The reason for the comparision with the hegdehog, is that the authorities are GUNG HO to hop on the "old stick to the law/ justice system" when it involves one poor singular citizen trying to save (NOT maltreat) an injured animal.

However, if it involves stepping on a few toes that are pretty much wearing some form or other of governmental shoes, a blind eye gets turned and blatant criminality in the form of abuse, neglect, or malpractice is merely "a frustrating misfortune." If you can not see the criminal hypocrisy between these comparisons, then you are pretty brainwashed as many are in Sweden.
13:48 July 30, 2011 by Maggie Malay
I'm wondering if I should leave Sweden forthwith... I want to keep both my breasts as long as they are healthy...certainly are grounds for lacking confidence in Sweden's medical profession
14:10 July 30, 2011 by cogito
@Jacqueline, You are spot on about brainwashing. The attitude has long been: We are best in the world. We do it best. This is how we do it Sweden.

A result of this indoctrination: anyone who complains or makes a fuss is deemed a "trouble-maker."

Another problem is the depersonalization of responsibility. Whenever there's a major cock-up, a bureaucratic flack creeps out with the same old assurances that they will now "look over the" routines."

It's always about the routines. Never is there is never a real live human held responsible.
16:07 July 30, 2011 by Mb 65
It's time to bring out the no win no fee lawyers as in America and the UK that will make them sit up and take notice.
16:50 July 30, 2011 by engagebrain
Mistakes happen, how Sweden rates compared to countries with similar economies requires evidence, not anecdote.

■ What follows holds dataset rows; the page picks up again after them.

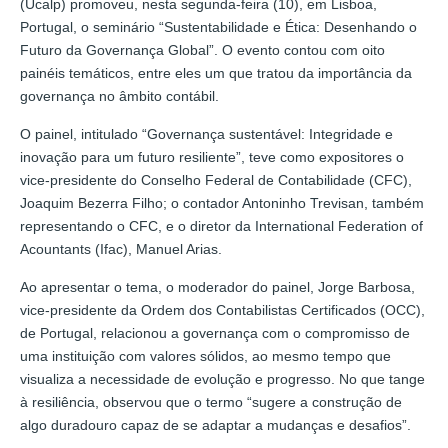
(Ucalp) promoveu, nesta segunda-feira (10), em Lisboa,
Portugal, o seminário “Sustentabilidade e Ética: Desenhando o
Futuro da Governança Global”. O evento contou com oito
painéis temáticos, entre eles um que tratou da importância da
governança no âmbito contábil.
O painel, intitulado “Governança sustentável: Integridade e
inovação para um futuro resiliente”, teve como expositores o
vice-presidente do Conselho Federal de Contabilidade (CFC),
Joaquim Bezerra Filho; o contador Antoninho Trevisan, também
representando o CFC, e o diretor da International Federation of
Acountants (Ifac), Manuel Arias.
Ao apresentar o tema, o moderador do painel, Jorge Barbosa,
vice-presidente da Ordem dos Contabilistas Certificados (OCC),
de Portugal, relacionou a governança com o compromisso de
uma instituição com valores sólidos, ao mesmo tempo que
visualiza a necessidade de evolução e progresso. No que tange
à resiliência, observou que o termo “sugere a construção de
algo duradouro capaz de se adaptar a mudanças e desafios”.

An overall measure good health is longevity - here Sweden is clearly a world leader. Admittedly longevity is far more than just medical competence.
17:05 July 30, 2011 by Abe L
It took a 4th incident before the nurse from SOS got fired. I guess one more victim needs to be mutiliated before someone gets fired for not requiring the correct skill set for medical practice.
18:02 July 30, 2011 by texaslass
The longevity argument is not necessarily logical. Yes, Swedes do have higher longevity rates than other countries, but there are reasons for this other than health care. One, is that there are few people own cars in Sweden, car accidents lead to deaths, which reduces longevity. Two, is that Swedes tend to shy from anything risky, like sports that involve risks and death. Third, is that Swedes are a peace-loving people who have a low level of military presence in the world, this increases the longevity figure. There are others, too. Anyways, the longevity argument sounds sweet, but is not reality. I believe it is a means for the state to facilitate the acceptance of a weak health care system in Sweden.
18:05 July 30, 2011 by jacquelinee

I may be " just an immigrant from Canada". But I have certainly lived in Sweden long enough to know I probably would never be allowed to "get in the Sven club" of any legitimate organization for change and even if I could, I would be just another immigrant trying to destroy glorious Sweden and the Scandinavian culture, Sweden and its historical perfect system. I would be accused of trying to annihalate Swedes as a people ....Sweden is the forerunner in all advances and on and on and blah blah blah . (which only proves the old story, If you tell people something often enough and repeat your story to them frequently enough they will believe you inspite of the truth)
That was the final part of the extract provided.